No relato de segunda-feira passada eu esqueci de comentar algo bem importante que minha teacher me recomendou: cantar pra parede. Se a expressão fica estranha de maneira literal, metaforicamente ela tem me ajudado muito: eu meio que consigo me imaginar cantando de forma que minha voz atinja a parede e isso tem me ajudado a, digamos… me libertar.

Lembro (quase) exatamente das palavras de Josi: “Cante como se você quisesse que a outra pessoa escutasse, como se você tivesse a atenção dela”. E isso, pra mim, foi um conselho extraordinário pois eu tenho uma insegurança assustadora no que se refere a cantar em público (nem em público exatamente, mas cantar sabendo que outros irão escutar). Talvez isso tenha a ver com o fato de que eu sempre escutei comentários meio negativos (pra não dizer absolutamente traumatizantes) em relação à minha voz e isso foi algo que eu acabei aceitando. Ou seja: eu aprendi que não canto bem e que minha voz não agrada às pessoas.

Hoje em dia, eu não penso mais assim. De fato, eu não “cantava bem” pois não conhecia a minha voz e como ela funciona. Simples assim. Eu não sou uma dessas pessoas que vão em algum programa de calouros com 4 anos de idade e deixam todos embasbacados com sua performance vocal. Eu sou uma dessas pessoas que precisam aprender e estudar MUITO antes de mostrar uma performance minimamente razoável. E, hoje eu sei, não há problema nenhum nisso.

Então quando Josi me diz para “cantar pra fora”, eu sei exatamente do que ela está falando: minha insegurança. Pois se eu não acredito que posso conseguir a atenção e a aprovação do meu ouvinte, eu não vou cantar de modo que ele possa realmente me escutar. Eu vou cantar baixo, insegura, dentro da minha zona de conforto para que, ao final da performance, eu possa conseguir nem que sejam 2 palmas. E como é difícil mudar isso. Como é difícil se desvencilhar da necessidade de aprovação do outro e ao mesmo tempo se convencer de que você pode consegui-la.
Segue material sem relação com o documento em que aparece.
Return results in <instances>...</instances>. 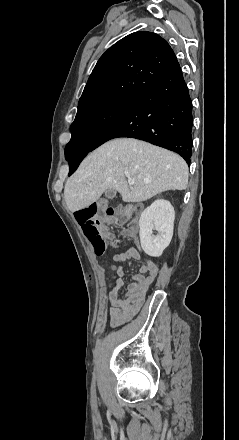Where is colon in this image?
Instances as JSON below:
<instances>
[{
	"label": "colon",
	"mask_w": 239,
	"mask_h": 440,
	"mask_svg": "<svg viewBox=\"0 0 239 440\" xmlns=\"http://www.w3.org/2000/svg\"><path fill=\"white\" fill-rule=\"evenodd\" d=\"M141 209L142 206L139 204L125 206L104 205L99 212L96 206H91L77 211L75 216L84 235L92 244L95 253L102 255L106 250L108 242L112 240V235L105 230V223H126L133 214ZM135 229L136 222L133 221L129 225L127 235L132 234Z\"/></svg>",
	"instance_id": "1"
}]
</instances>
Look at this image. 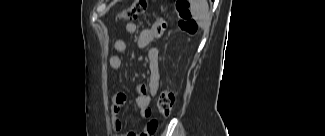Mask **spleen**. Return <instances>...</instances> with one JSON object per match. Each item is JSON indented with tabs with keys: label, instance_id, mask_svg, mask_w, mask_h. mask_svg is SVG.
Returning a JSON list of instances; mask_svg holds the SVG:
<instances>
[{
	"label": "spleen",
	"instance_id": "obj_1",
	"mask_svg": "<svg viewBox=\"0 0 325 136\" xmlns=\"http://www.w3.org/2000/svg\"><path fill=\"white\" fill-rule=\"evenodd\" d=\"M193 17L203 28L209 27L211 18L208 12V4L206 0L194 2L191 8Z\"/></svg>",
	"mask_w": 325,
	"mask_h": 136
}]
</instances>
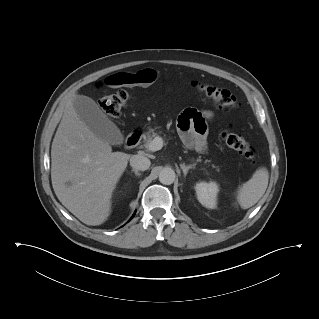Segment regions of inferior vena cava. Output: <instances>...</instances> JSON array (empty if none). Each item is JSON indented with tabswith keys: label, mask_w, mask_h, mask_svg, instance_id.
Returning a JSON list of instances; mask_svg holds the SVG:
<instances>
[{
	"label": "inferior vena cava",
	"mask_w": 319,
	"mask_h": 319,
	"mask_svg": "<svg viewBox=\"0 0 319 319\" xmlns=\"http://www.w3.org/2000/svg\"><path fill=\"white\" fill-rule=\"evenodd\" d=\"M150 160L142 155H133L130 158V165L135 170L145 171L150 167Z\"/></svg>",
	"instance_id": "inferior-vena-cava-1"
}]
</instances>
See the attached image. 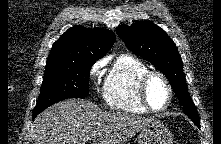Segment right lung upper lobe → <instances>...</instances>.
Listing matches in <instances>:
<instances>
[{
  "label": "right lung upper lobe",
  "mask_w": 221,
  "mask_h": 144,
  "mask_svg": "<svg viewBox=\"0 0 221 144\" xmlns=\"http://www.w3.org/2000/svg\"><path fill=\"white\" fill-rule=\"evenodd\" d=\"M114 41L112 31L75 26L54 42L47 63L96 62L107 53Z\"/></svg>",
  "instance_id": "right-lung-upper-lobe-1"
}]
</instances>
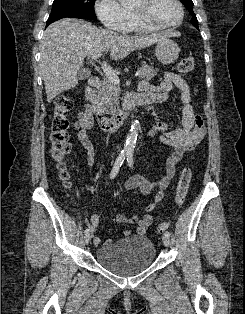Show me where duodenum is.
I'll list each match as a JSON object with an SVG mask.
<instances>
[{
    "label": "duodenum",
    "instance_id": "1",
    "mask_svg": "<svg viewBox=\"0 0 245 314\" xmlns=\"http://www.w3.org/2000/svg\"><path fill=\"white\" fill-rule=\"evenodd\" d=\"M100 83L99 76H90L88 86L84 90V99L88 112L92 116H96L100 129L103 132H112L124 126L132 109L137 104L142 103L146 97L141 93L129 94L122 99L116 114L112 117H106L101 113L93 96V91L100 86Z\"/></svg>",
    "mask_w": 245,
    "mask_h": 314
}]
</instances>
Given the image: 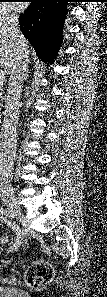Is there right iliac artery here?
Returning a JSON list of instances; mask_svg holds the SVG:
<instances>
[{"instance_id":"obj_1","label":"right iliac artery","mask_w":107,"mask_h":297,"mask_svg":"<svg viewBox=\"0 0 107 297\" xmlns=\"http://www.w3.org/2000/svg\"><path fill=\"white\" fill-rule=\"evenodd\" d=\"M0 196H1V198H3V201L5 202V204H7L6 203V200H5V196L6 195H4V192H3V190H2V193H0ZM1 214L2 215H6V217L7 216H10V212L9 211H7V210H2L1 211ZM6 217H2L3 218V220L5 221V223H7L15 232H16V234L17 235H20V233H21V230H20V228L18 227V226H16L14 223H11L10 221H8L7 219H6ZM12 250V248H10V251Z\"/></svg>"}]
</instances>
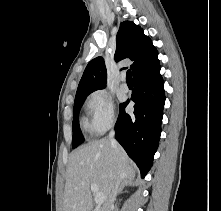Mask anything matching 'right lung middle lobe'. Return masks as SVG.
Here are the masks:
<instances>
[{"instance_id": "right-lung-middle-lobe-1", "label": "right lung middle lobe", "mask_w": 221, "mask_h": 211, "mask_svg": "<svg viewBox=\"0 0 221 211\" xmlns=\"http://www.w3.org/2000/svg\"><path fill=\"white\" fill-rule=\"evenodd\" d=\"M88 95L75 98L74 102V109H73V139H72V148H76L79 146L81 143L84 142V138L82 136L80 127H79V121H78V116H79V111L80 108L85 100V98Z\"/></svg>"}]
</instances>
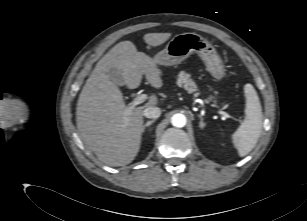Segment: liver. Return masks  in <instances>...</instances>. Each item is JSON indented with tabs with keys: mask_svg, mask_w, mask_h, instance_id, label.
<instances>
[{
	"mask_svg": "<svg viewBox=\"0 0 307 221\" xmlns=\"http://www.w3.org/2000/svg\"><path fill=\"white\" fill-rule=\"evenodd\" d=\"M170 33H148L143 39L153 47L163 44ZM120 71L129 89L137 88L143 75L153 87L162 86V72L148 55L138 52L131 41L116 44L96 64L78 99L76 122L79 135L100 161L108 166H125L139 152L143 128V111L158 103L152 94L146 104L127 114L121 90L108 75Z\"/></svg>",
	"mask_w": 307,
	"mask_h": 221,
	"instance_id": "6515ba94",
	"label": "liver"
}]
</instances>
E foi por isso que quando escutei o “Cante pra parede”, ao mesmo tempo em que fui confrontada com minha insegurança, algo se iluminou dentro de mim. Eu senti como se estivesse recebendo uma carta branca, um sinal de autorização para cantar alto, errado, feio, medíocre, desafinado e qualquer outra palavra negativa que você queira inserir aqui. Mais do que isso: eu senti que posso, SIM, conseguir a atenção do meu ouvinte, afinal, existe pelo menos uma pessoa que acredita nisso e essa pessoa entende pra caramba de música. E sabem o que mais? Não exatamente o que sair da minha boca será errado, feio, medíocre e desafinado.
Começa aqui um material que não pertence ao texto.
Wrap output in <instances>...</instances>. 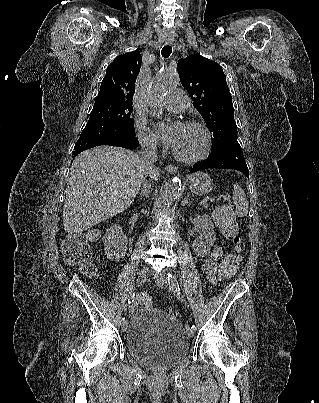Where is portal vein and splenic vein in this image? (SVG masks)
<instances>
[{
  "mask_svg": "<svg viewBox=\"0 0 319 403\" xmlns=\"http://www.w3.org/2000/svg\"><path fill=\"white\" fill-rule=\"evenodd\" d=\"M214 201L215 200V198H209V197H206L202 202H201V204H205L207 201Z\"/></svg>",
  "mask_w": 319,
  "mask_h": 403,
  "instance_id": "18ae733b",
  "label": "portal vein and splenic vein"
}]
</instances>
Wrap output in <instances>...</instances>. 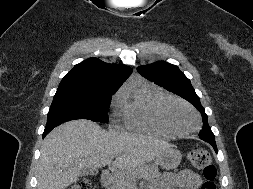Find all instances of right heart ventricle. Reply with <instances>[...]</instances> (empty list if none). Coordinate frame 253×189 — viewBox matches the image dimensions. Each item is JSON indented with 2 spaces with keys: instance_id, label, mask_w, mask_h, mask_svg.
I'll return each mask as SVG.
<instances>
[{
  "instance_id": "obj_1",
  "label": "right heart ventricle",
  "mask_w": 253,
  "mask_h": 189,
  "mask_svg": "<svg viewBox=\"0 0 253 189\" xmlns=\"http://www.w3.org/2000/svg\"><path fill=\"white\" fill-rule=\"evenodd\" d=\"M165 96L161 90L139 84L122 91L123 118L127 129L170 137L173 134L160 126L154 116L156 104Z\"/></svg>"
}]
</instances>
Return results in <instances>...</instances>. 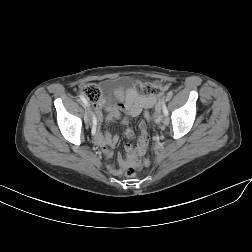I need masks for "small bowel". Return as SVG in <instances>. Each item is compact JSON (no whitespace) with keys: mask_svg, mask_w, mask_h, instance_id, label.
Returning <instances> with one entry per match:
<instances>
[{"mask_svg":"<svg viewBox=\"0 0 252 252\" xmlns=\"http://www.w3.org/2000/svg\"><path fill=\"white\" fill-rule=\"evenodd\" d=\"M118 102L113 103L110 99H104L95 105L96 118L98 123L96 128V136H93L94 141L102 147L103 152L107 158L113 156L112 148L118 141L117 134L102 133L100 131V124L104 120V113H106L105 120L107 122H113L120 120L122 125H127L128 117L121 118V111H124L130 117H137L142 111L150 109L156 104L157 99L152 96H144L136 92L135 90L123 91L119 90L116 93ZM140 137L137 145L134 146L131 141L134 139V132L132 129H126L124 135L128 140L125 145V155H118V165H110L109 170L114 175H121L124 169L132 162H137L145 155L149 145V133L147 130L146 121L142 120L139 123ZM145 166L149 165L148 159L142 160Z\"/></svg>","mask_w":252,"mask_h":252,"instance_id":"small-bowel-1","label":"small bowel"}]
</instances>
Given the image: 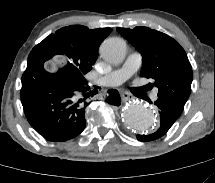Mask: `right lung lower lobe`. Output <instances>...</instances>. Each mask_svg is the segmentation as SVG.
<instances>
[{
  "mask_svg": "<svg viewBox=\"0 0 215 183\" xmlns=\"http://www.w3.org/2000/svg\"><path fill=\"white\" fill-rule=\"evenodd\" d=\"M93 92L87 80L75 77L68 67L48 73L35 48L30 52L20 98L28 122L45 139L63 142L79 135L86 126L85 109ZM106 101L119 106L118 91L109 90Z\"/></svg>",
  "mask_w": 215,
  "mask_h": 183,
  "instance_id": "1",
  "label": "right lung lower lobe"
}]
</instances>
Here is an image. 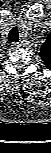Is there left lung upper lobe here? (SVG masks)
<instances>
[{
	"label": "left lung upper lobe",
	"mask_w": 51,
	"mask_h": 153,
	"mask_svg": "<svg viewBox=\"0 0 51 153\" xmlns=\"http://www.w3.org/2000/svg\"><path fill=\"white\" fill-rule=\"evenodd\" d=\"M39 56L43 66L51 70V32L47 36L45 42L42 44Z\"/></svg>",
	"instance_id": "5c2ea615"
}]
</instances>
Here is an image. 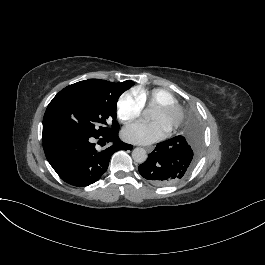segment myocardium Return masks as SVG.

Com isso, tenho percebido que minha voz tem saído mais forte e, por conseguinte, mais próxima da minha voz falada. Ou seja: o desafio da aula retrasada está sendo alcançado. E eu estou há 5 minutos parada em frente à tela do computador sem conseguir encontrar uma frase que expresse o quanto isso me faz feliz e enche meu coração.